Here we go again. A couple of mass shootings take place over a couple of days, and the experts weigh in on why the shootings occurred. And who is going to challenge the expertise of people from Johns Hopkins University or the Rockefeller Institute, particularly when they are backed up with data gathered by the Secret Service?

              Duhhh … I’m going to challenge the opinions of these experts because all they’re doing is making sure the next time CNN needs 30 seconds of audio to go along with a video of some SWAT team rushing here or rushing there, that maybe they’ll be the mouths providing the noise.

              Here are the so-called reasons why the number of shootings resulting in four or more persons getting shot has gone up.

              Reason #1: “Americans have more guns now than they did before. US gun sales reached a record 23 million in 2020 – a 65% increase from 2019 – and remained high in 2021.” This brilliant example of expertise comes from Josh Horwitz, who used to be the head of a totally useless organization, The Coalition to Stop Gun Violence, and now spiels at Johns Hopkins University.

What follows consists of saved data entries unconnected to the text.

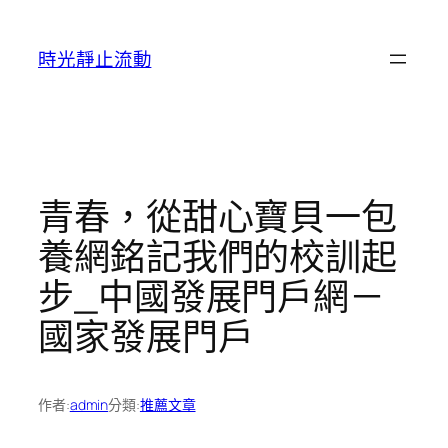
跳
至
時光靜止流動
主
要
內
容
青春，從甜心寶貝一包
養網銘記我們的校訓起
步_中國發展門戶網－
國家發展門戶
作者:
admin
分類:
推薦文章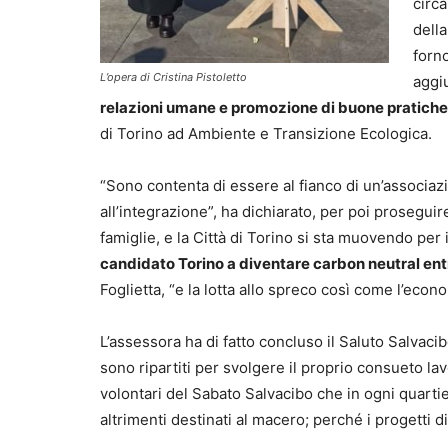
circa
della
forno
L’opera di Cristina Pistoletto
aggi
relazioni umane e promozione di buone pratiche
di Torino ad Ambiente e Transizione Ecologica.
“Sono contenta di essere al fianco di un’associaz
all’integrazione”, ha dichiarato, per poi proseguir
famiglie, e la Città di Torino si sta muovendo per
candidato Torino a diventare carbon neutral ent
Foglietta, “e la lotta allo spreco così come l’econ
L’assessora ha di fatto concluso il Saluto Salvaci
sono ripartiti per svolgere il proprio consueto lav
volontari del Sabato Salvacibo che in ogni quartie
altrimenti destinati al macero; perché i progetti d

              What’s the connection between more guns being sold to legal gun owners (the gun sales data comes from the monthly FBI-NICS background checks) and more shootings which kill and/or injure four persons or more? WTFK. 

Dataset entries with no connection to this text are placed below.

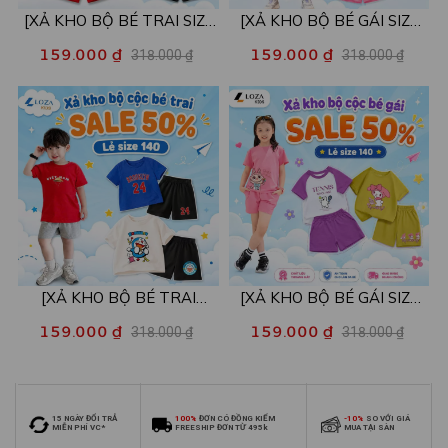
[XẢ KHO BỘ BÉ TRAI SIZE
[XẢ KHO BỘ BÉ GÁI SIZE
130] Bộ đồ cho bé trai nhiều
130] Bộ đồ cho bé gái nhiều
159.000 ₫
159.000 ₫
318.000 ₫
318.000 ₫
mẫu - Quần áo bé trai từ 22-
mẫu - Quần áo bé gái từ 22-
26kg - Loza Kids XB004
26kg - Loza Kids XB005
[XẢ KHO BỘ BÉ TRAI
[XẢ KHO BỘ BÉ GÁI SIZE
SIZE140] Bộ đồ cho bé trai
140] Bộ đồ cho bé gái nhiều
159.000 ₫
159.000 ₫
318.000 ₫
318.000 ₫
nhiều mẫu - Quần áo bé trai
mẫu - Quần áo bé gái từ 26-
từ 26-30kg - Loza Kids
30kg - Loza Kids XB006
XB009
15 NGÀY ĐỔI TRẢ
100%
ĐƠN CÓ ĐỒNG KIỂM
-10%
SO VỚI GIÁ
MIỄN PHÍ VC*
FREESHIP ĐƠN TỪ 495k
MUA TẠI SÀN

              Why WTFK? Because we have no idea whether the shooters were using legally-owned guns, or guns they stole from someone else, or guns the shooters bought on the street corner, or anything else. 

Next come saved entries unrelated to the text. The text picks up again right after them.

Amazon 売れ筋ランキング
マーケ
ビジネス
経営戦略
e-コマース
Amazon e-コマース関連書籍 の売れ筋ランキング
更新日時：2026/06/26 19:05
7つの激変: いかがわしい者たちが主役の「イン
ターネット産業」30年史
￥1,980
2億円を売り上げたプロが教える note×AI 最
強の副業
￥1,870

              The more guns = more gun violence argument would be like saying that the reason we have more fatal car accidents is because we have more cars driving around on the roads. In fact, the number of cars registered in the United States has increased roughly 4 percent every year since 1960, and the fatal accident rate keeps going down.

              Reason #2: “Rise in life stressors, both in general and as a result of the pandemic, especially hardships related to finances, employment or family and relationships.” These issues, according to the lady who runs the gun group at Rockefeller, “can lead some people to act out or respond violently.”

              ‘Can lead some people?’ Which people? We are told (from the Secret Service report) that 93% of the 34 mass attacks which occurred in 2019 were committed by individuals who had experienced at least one of the stressors mentioned above over the previous five years.

              Over the previous five years? If we were to figure out how many Americans have found themselves experiencing a job loss, marital or relationship breakdown, mental health issues, substance abuse or other serious, life-changing events over the past five years, do you think the total number would be less than 200 million? I don’t. Some people. Thanks a lot.

              Reason #3: “Toxic masculinity.” This bizarre statement comes from the Rockefeller lady and is based on the ‘fact’ that mass shooters tend to be almost entirely men. She then adds, “If we are trying to understand the root causes of gun violence, we need to start by understanding why people pick up firearms in the first place to inflict harm, regardless of the target of that harm.”

So, what are these two experts really telling us? They are saying that all we need to do is figure out why this guy and that guy can’t just own guns because they want to own guns but need to own guns in order to use their guns to shoot themselves or shoot someone else.

              Incidentally, the reason I use the phrase ‘shoot themselves’ is because many mass shootings, particularly the shootings where lots of people get injured or killed, end up with the shooter killing himself. In other words, the event combines homicide and suicide, which happened to account for 6 of the 34 mass shootings discussed in the Secret Service report.

              Why do some people who want to kill themselves with a gun first make sure to take some other people with them when they decide it’s time to take off for the great beyond? WTFK.

              You would think that two research organizations as important and qualified as Hopkins and Rockefeller could come up with some reasons for gun violence which would allow me to go beyond repeating WTFK. But they haven’t and they won’t. Know why?

              Because the so-called experts in these two groups who claim expertise in gun violence know absolutely nothing about the guns which are used to cause the violence and know even less about the industry which manufactures and sells those guns.

              What they do know how to do is say the same, useless things that they have now been saying for nearly thirty years, which is that all we need to do is figure out how to predict which of the 165 million males living today in the United States will commit gun violence tomorrow or the next day and pass yet another law to keep guns out of their hands.

              Sounds reasonable, right?